10. Is there anything else you would like to talk about?
Since my most recent book, The Captain’s Kid, is unabashedly science fiction space opera for tweens and teens, I thought I’d say a few words about why I’m serious about putting the science in science fiction. I’ve been complimented by some authors I think the world of for the way I integrate real science into my stories, and that gladdens my heart. I think it’s important. It’s a great way to both teach and inspire readers while telling a good story.
As a sci-fi writer and “stealth” sci-fi writer, I had an advantage going in. I love science. I always have. In fourth grade, I wrote an essay about stellar evolution—it was the first time I was introduced to the idea of red giants, white dwarves, neutron stars, and black holes. I’ve followed space science and cosmology news ever since. What we know, what we suspect, and what we don’t yet know only gets weirder and more wonderful over time. In college, I majored in Molecular Biophysics & Biochemistry, then worked in hospital administration for nine years, which put me in the way of learning about advances in the eternal battle between viruses, microbes, and ourselves, as well as the multitude of ways our own internal systems fail. My curiosity leads me to keep up via science magazines (Discover, Cosmos, Planetary Society) and science news in the popular press. I soak it all up and find story kernels therein.

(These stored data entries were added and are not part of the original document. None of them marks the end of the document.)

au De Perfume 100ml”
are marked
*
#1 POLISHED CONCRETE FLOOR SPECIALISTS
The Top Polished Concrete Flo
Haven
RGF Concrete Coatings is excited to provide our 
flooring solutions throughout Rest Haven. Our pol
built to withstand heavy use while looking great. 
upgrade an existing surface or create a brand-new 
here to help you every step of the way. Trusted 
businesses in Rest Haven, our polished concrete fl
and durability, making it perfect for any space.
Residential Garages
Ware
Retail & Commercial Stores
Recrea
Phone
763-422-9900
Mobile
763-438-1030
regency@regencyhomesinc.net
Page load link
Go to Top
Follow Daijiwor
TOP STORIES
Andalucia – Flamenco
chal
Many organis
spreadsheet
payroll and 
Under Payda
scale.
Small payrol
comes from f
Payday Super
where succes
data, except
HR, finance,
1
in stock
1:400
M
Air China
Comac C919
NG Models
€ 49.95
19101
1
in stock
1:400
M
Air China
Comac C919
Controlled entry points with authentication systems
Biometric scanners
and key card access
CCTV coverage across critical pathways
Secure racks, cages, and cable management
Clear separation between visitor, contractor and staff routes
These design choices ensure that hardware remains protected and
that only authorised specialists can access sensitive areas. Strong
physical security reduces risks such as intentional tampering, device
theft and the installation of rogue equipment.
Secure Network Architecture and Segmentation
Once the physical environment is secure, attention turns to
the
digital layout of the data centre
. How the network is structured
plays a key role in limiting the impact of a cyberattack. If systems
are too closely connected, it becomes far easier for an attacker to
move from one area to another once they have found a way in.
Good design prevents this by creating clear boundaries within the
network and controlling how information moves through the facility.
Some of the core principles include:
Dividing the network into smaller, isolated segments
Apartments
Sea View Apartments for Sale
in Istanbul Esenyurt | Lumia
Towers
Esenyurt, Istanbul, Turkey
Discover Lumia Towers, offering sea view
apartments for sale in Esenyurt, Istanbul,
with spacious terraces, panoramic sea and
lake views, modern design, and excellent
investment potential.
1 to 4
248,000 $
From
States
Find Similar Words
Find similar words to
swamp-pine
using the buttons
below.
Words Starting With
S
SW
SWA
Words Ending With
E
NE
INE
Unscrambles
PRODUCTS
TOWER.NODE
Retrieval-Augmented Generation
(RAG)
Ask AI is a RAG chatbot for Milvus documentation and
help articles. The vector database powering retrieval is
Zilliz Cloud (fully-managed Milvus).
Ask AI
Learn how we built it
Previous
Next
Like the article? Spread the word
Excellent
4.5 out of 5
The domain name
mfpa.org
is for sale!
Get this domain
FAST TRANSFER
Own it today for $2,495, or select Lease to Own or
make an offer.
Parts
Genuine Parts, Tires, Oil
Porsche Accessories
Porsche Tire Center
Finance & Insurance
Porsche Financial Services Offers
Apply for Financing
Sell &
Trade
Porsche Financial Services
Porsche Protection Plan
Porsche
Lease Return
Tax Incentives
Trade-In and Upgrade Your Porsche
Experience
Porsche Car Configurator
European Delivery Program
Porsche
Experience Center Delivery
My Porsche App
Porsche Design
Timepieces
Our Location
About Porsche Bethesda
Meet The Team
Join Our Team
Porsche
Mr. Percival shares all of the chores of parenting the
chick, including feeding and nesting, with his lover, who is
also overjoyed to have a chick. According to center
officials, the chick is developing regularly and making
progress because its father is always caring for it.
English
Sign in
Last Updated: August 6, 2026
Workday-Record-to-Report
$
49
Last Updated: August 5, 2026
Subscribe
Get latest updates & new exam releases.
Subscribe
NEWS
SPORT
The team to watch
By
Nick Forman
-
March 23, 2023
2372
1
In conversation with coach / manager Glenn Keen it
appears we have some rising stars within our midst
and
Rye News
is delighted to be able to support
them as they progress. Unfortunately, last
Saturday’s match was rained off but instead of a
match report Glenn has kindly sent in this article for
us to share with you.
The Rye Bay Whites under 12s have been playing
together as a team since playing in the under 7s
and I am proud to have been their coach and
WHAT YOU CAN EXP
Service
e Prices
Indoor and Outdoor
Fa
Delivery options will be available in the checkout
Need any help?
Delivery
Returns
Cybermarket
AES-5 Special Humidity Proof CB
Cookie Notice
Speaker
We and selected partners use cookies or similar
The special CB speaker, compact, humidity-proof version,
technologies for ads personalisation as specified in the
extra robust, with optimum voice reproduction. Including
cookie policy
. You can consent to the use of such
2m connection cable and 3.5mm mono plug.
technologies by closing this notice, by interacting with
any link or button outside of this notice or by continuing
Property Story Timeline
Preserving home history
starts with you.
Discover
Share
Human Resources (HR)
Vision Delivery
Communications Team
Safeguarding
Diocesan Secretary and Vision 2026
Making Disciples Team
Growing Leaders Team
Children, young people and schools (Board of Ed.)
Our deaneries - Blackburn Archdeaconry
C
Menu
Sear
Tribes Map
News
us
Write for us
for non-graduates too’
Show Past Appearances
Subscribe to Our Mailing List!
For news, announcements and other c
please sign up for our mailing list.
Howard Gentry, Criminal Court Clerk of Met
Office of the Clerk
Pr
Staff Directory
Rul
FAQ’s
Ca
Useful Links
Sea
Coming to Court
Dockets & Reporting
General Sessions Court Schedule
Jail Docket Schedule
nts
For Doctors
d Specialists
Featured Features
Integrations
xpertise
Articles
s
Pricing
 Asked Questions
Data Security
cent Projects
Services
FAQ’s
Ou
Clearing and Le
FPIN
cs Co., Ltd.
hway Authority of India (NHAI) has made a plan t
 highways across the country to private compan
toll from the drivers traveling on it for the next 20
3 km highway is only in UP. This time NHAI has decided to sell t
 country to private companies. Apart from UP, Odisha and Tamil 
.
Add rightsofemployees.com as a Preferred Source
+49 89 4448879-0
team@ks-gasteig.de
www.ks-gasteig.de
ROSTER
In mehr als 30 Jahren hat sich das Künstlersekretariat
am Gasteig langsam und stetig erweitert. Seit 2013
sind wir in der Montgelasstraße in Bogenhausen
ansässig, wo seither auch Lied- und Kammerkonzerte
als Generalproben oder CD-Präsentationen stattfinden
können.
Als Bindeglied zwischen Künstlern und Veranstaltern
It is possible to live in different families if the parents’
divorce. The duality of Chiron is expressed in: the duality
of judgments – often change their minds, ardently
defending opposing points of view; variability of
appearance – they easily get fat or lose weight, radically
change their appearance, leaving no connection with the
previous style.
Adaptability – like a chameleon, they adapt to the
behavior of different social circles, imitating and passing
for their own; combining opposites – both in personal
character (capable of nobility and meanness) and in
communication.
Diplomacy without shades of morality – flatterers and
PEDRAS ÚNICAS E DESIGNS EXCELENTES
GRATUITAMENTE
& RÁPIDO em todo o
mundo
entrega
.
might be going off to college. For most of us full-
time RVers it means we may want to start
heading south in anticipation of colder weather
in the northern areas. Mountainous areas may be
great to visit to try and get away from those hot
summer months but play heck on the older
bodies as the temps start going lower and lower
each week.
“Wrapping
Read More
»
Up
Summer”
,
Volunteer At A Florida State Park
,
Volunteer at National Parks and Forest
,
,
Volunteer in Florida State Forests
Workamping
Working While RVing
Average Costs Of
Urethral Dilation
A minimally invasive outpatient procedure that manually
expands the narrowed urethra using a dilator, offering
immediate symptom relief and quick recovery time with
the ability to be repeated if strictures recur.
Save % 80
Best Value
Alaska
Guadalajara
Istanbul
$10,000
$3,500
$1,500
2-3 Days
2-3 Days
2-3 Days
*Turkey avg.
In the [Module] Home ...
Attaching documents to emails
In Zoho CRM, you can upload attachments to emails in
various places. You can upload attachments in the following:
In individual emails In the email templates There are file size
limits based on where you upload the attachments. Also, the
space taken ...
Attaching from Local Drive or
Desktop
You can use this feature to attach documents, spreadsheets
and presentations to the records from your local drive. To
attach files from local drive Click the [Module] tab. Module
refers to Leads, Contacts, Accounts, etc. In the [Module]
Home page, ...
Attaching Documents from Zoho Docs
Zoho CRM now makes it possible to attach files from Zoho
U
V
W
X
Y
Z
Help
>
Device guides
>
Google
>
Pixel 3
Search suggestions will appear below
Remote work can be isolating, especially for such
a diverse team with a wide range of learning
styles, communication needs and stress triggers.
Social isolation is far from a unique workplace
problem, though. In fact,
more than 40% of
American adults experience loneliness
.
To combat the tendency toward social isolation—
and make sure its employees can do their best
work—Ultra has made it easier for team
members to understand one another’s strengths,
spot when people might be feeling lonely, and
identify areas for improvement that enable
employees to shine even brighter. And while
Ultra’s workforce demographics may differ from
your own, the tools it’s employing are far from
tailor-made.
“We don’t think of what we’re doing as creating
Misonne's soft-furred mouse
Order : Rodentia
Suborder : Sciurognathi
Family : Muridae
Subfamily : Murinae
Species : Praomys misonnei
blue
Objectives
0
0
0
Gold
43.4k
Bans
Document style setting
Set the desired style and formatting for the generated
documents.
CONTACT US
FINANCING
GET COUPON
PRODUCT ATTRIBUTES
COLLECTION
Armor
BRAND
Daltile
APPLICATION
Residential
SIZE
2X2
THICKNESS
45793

Also, I confess to being a sci-fi purist. The general rule of science fiction, as opposed to fantasy, is that it represents things that could happen under the rules of physics and our universe. The one exception we all seem to make is allowing faster-than-light travel with only a wave of the hand for an explanation. Otherwise, all the future things we imagined in the 1960s have arrived or are in the process of being developed: tractor beams, replicators, cloaking devices, wireless communication devices, medical devices you can hold in the palm of your hand, a computer which answers your spoken questions, bionic limbs controlled with a thought. Artificial intelligence, virtual reality, and gene repair are exploding. Next steps—memory uploads, human clones, gene selection, the end of cancer, etc. Dystopian fiction is based on extending trends we already see in the physical, political, and social spheres to their dire possibilities—the darkest what-ifs. The hardest fiction to write is near future, because by the time you hit print, the futuristic advances you imagined have already been invented. All this is to say, I think science literacy is super important, and if an idea first encountered in a novel turns a kid into an engineer, an astronaut, a physicist, a medical researcher, or a futurist, I think that’s great.